Dans ses installations de Saint-Hyacinthe, M. Bolduc a mis en place une branche d'affaires qui tente de pallier les pénuries en fabriquant des versions « maison « des médicaments dont les approvisionnements sont soudainement interrompus par les grands fabricants.

« On n'arrête pas. On a dû prendre des stagiaires et les employés font des heures supplémentaires «, dit M. Bolduc en guidant La Presse Affaires dans des labos sophistiqués où près de 80 travailleurs fabriquent crèmes, pilules et autres produits injectables dont manquent périodiquement les pharmaciens.

La bibliothèque de Galenova, le nom de l'entreprise de M. Bolduc, renferme des recettes permettant de fabriquer des milliers de médicaments différents. Tous les poudres, acides et autres ingrédients utilisés ici sont testés par des labos indépendants.

Les chiffres montrent bien pourquoi M. Bolduc est occupé.

En 2008, les pharmaciens québécois ont dû composer avec 38 épisodes de rupture de stock de médicaments. L'an dernier, le nombre a bondi à 116, une augmentation de 205 %. Et rien n'indique que les choses s'améliorent cette année.

« On voit de plus en plus de ruptures de stock, et elles sont de plus en plus longues «, confirme Diane Lamarre, présidente de l'Ordre des pharmaciens du Québec, qui réclame carrément une stratégie nationale pour protéger les patients des aléas d'un marché de plus en plus incertain.

Dans le brouillard

Pourquoi une telle augmentation des ruptures de stock, qui touchent autant les médicaments d'origine que les génériques ? « Tout le monde est un peu dans la brume avec ça et je dois avouer que moi aussi «, admet Marc-André Gagnon, professeur adjoint à l'École d'administration et de politiques publiques à l'Université Carleton, qui s'intéresse à la question.

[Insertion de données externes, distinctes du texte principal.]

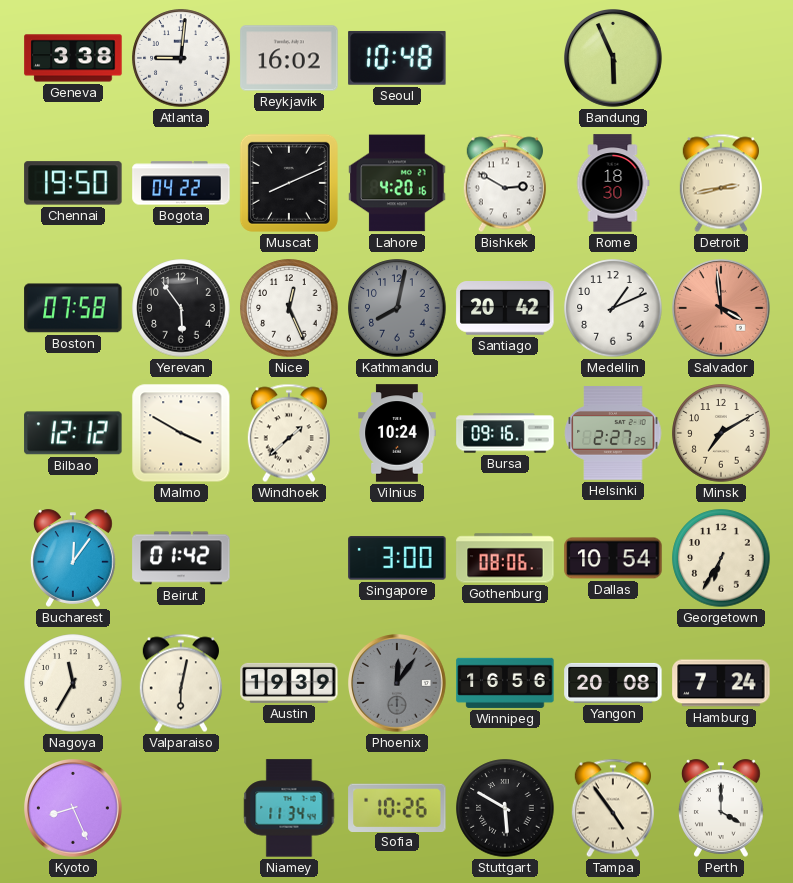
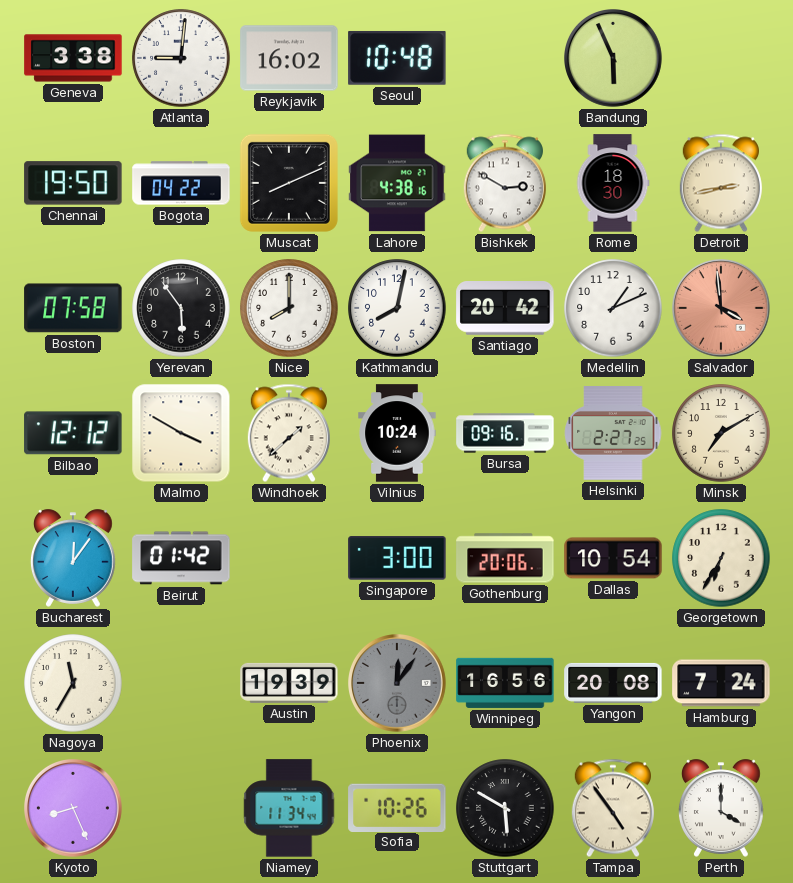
Lahore: 4:20 -> 4:38
Nice: 12:26 -> 8:00
Kathmandu dial: grey -> white
Gothenburg: 08:06 -> 20:06
Valparaiso: 6:02 -> none
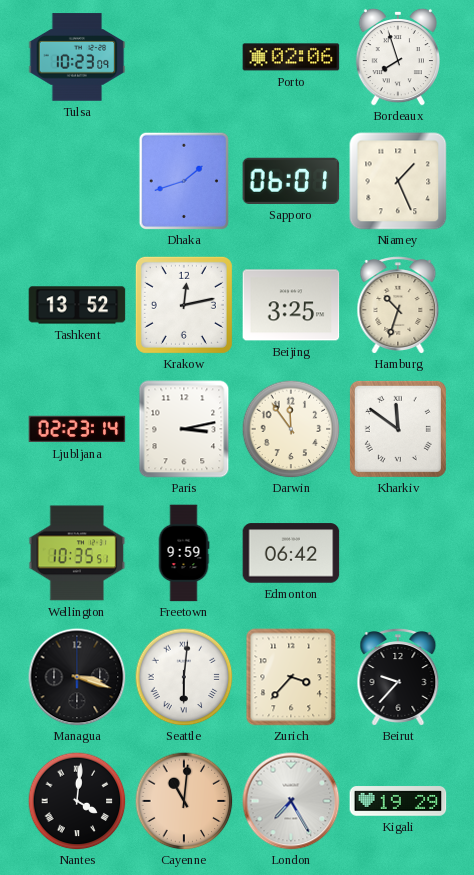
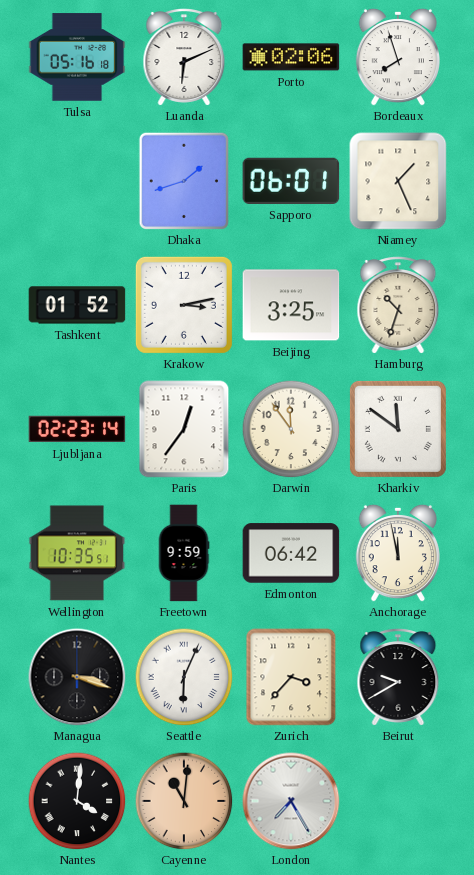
Tulsa: 10:23 -> 05:16
Luanda: none -> 6:11
Tashkent: 13:52 -> 01:52
Krakow: 12:13 -> 3:13
Paris: 3:13 -> 12:36
Anchorage: none -> 11:58
Seattle: 6:01 -> 6:04
Beirut: 9:37 -> 9:40
Kigali: 19:29 -> none
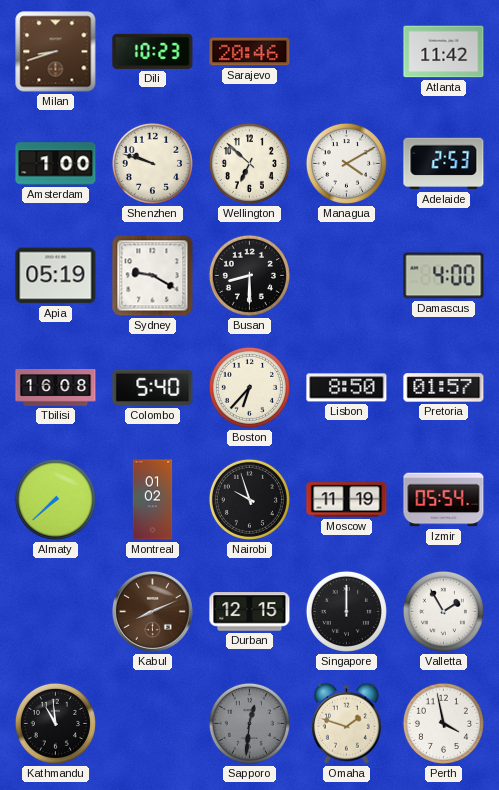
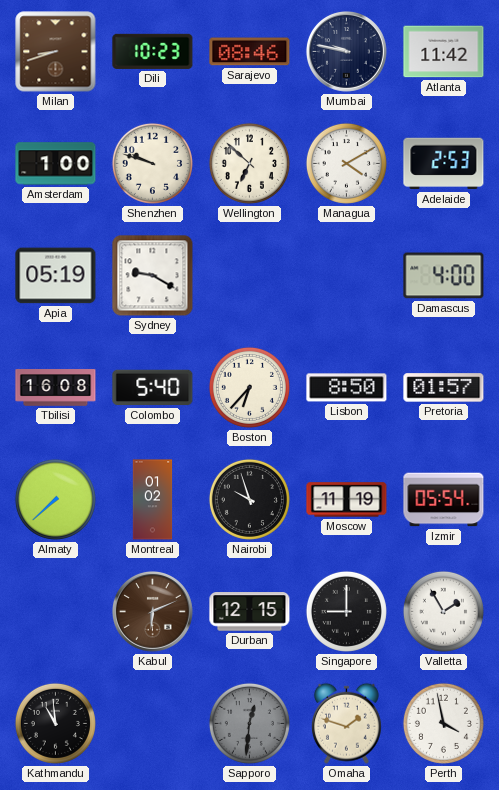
Sarajevo: 20:46 -> 08:46
Mumbai: none -> 9:47
Busan: 8:30 -> none
Kabul: 8:11 -> 6:11
Singapore: 12:00 -> 9:00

À son avis, le fait que les matières premières servant à fabriquer les médicaments proviennent de plus en plus de quelques fournisseurs concentrés en Inde et en Chine explique en partie le problème. La rationalisation mondiale serait aussi en cause. En s'avalant l'une l'autre, les multinationales ferment des usines et déplacent leur production, créant des interruptions qui finissent par se répercuter sur les patients.